The special effects in PowerPoint 2013 are worth an hour of geeky experimentation to discover the many cool graphics you can create. For starters, we’ll select some simple shapes, convert them to 3D images, and then add bevels, colors, contours, depth, materials, and lighting.

1. From the Home tab, choose Shapes from the Drawing group and select any shape. If your rulers and grids are still active, just position your cursor on the corner of one grid box. Press and hold the Shift key while simultaneously holding down the left mouse button, dragging the shape down and over until it covers four grid squares.

2. With the shape still active, select Shape Fill from the Drawing group under Home. Under Theme Colors, choose More Fill Colors, select a color from the color palette, then change the transparency to 35 percent. Select Shape Outline from the Drawing group under the Home tab (or right-click and choose the Outline icon from the Theme Colors popup menu and choose No Outline).

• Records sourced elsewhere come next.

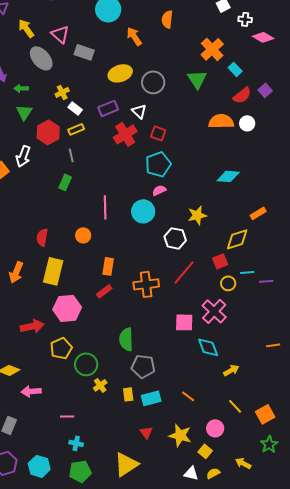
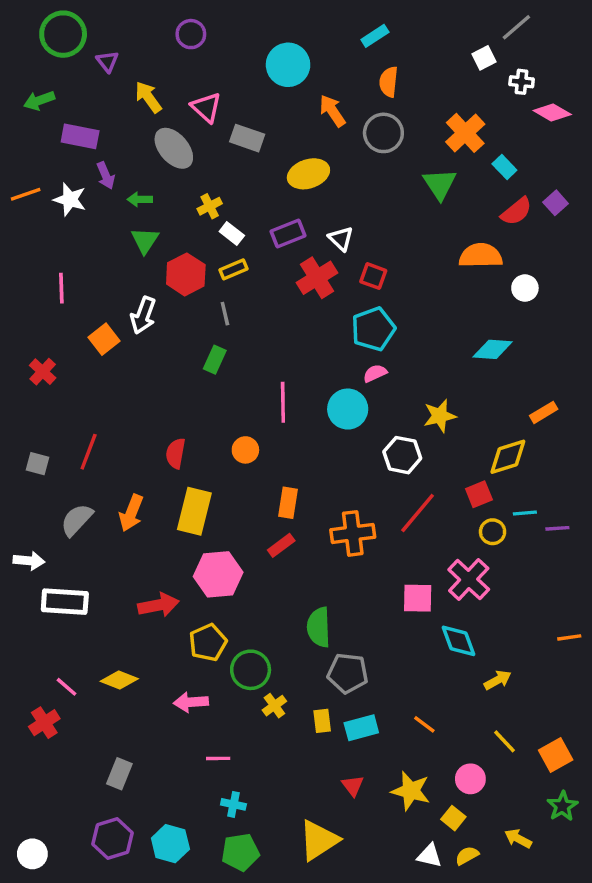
gray circle: (153, 82) -> (383, 133), moved
white circle: (247, 123) -> (525, 288), moved
pink arrow: (31, 391) -> (191, 702), moved

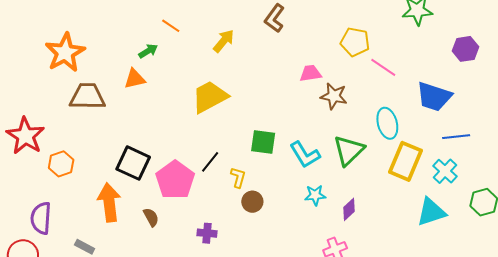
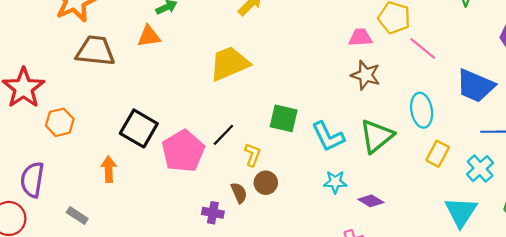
pink trapezoid: (311, 73) -> (360, 37), moved
yellow rectangle: (405, 161) -> (438, 154), size x0.6
orange arrow: (109, 202) -> (109, 169), size x0.6
purple diamond: (349, 209) -> (371, 201), turned 70
cyan triangle: (431, 212) -> (461, 212), turned -44
brown semicircle: (151, 217) -> (239, 193), moved

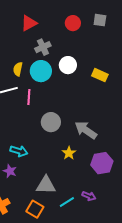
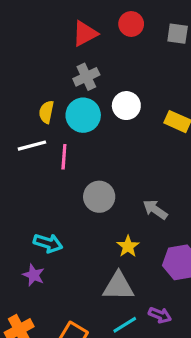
red triangle: (29, 23) -> (85, 34), moved
red circle: (73, 23) -> (131, 24), moved
gray arrow: (86, 130) -> (155, 210), size x0.7
gray triangle: (46, 185) -> (118, 286), moved

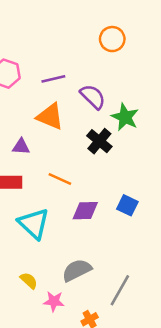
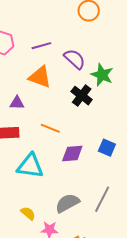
cyan triangle: (34, 224) -> (30, 166), turned -32
gray line: (120, 290) -> (102, 199), moved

Create a shape and then add color, a gradient, or a pattern.

3. For this step, we’ll convert the circle to a sphere. Right-click the circle and select Format Shape from the shortcut menu. The Format Shape menu appears on the right. Under Shape Options, select the center button Effects, then scroll down to the 3D section, and click the Top Bevel button. Choose Circle (the first icon under Bevel), then set the Height and Width to 72 pts (which is one inch, or the radius of the circle).

4. Next, we’ll add material and lighting. With the sphere still selected, choose the Material button from the 3D section of the Format Shape menu and then select the Warm Matte icon under the Standard panel. Next, select the Lighting button and choose the Soft icon under the Neutral panel. Now you have a sphere with soft lighting and a matte finish.


Convert the shape to 3D, then add materials and lighting to make it look real.

5. Now, we’ll add some other cool effects: shadows, reflections, and glow. Insert a new slide. Copy the pink sphere from the previous slide to the new slide, then paste it three times. Right-click the first sphere, select the Format tab, then choose Shape Effects under the Shape Styles group (or right-click the sphere and select Format Shape from the Shortcut menu).

6. Under Shape Options, select the center button Effects, then scroll down to the Shadow section and click the Presets button. Here you can choose a preset shadow from one of the buttons displayed—in this case, select the Offset Diagonal Bottom Right icon under the Outer panel. Notice this option’s features are now displayed under the Presets button. You can play around with these settings or leave the shadow as-is.

7. Right-click the second sphere and select Format Shape from the shortcut menu to add a reflection. Under Shape Options, select the center button Effects, then scroll down to the Reflection section and click the Presets button. Choose a preset reflection from one of the buttons displayed—in this case, the Half Reflection, Touching icon under the Reflection Variations panel. Notice this option’s features are now displayed under the Presets button. These settings, too, are adjustable to your preference.

8. For a glowing sphere, right-click the third sphere and select Format Shape from the Shortcut menu. Under Shape Options, select the center button Effects, then scroll down to the Glow section and click the Presets button. Choose the second icon on the fourth row under the Glow Variations panel (Orange, 18 pt Glow, Accent Color 2). 


Add shadows, reflections, or glow to give the shapes character.

That looked awful, so we changed it. In this option’s features under the Presets button, change the color to pale pink, change the size to 100 pt, and the transparency to 70 percent. Easy.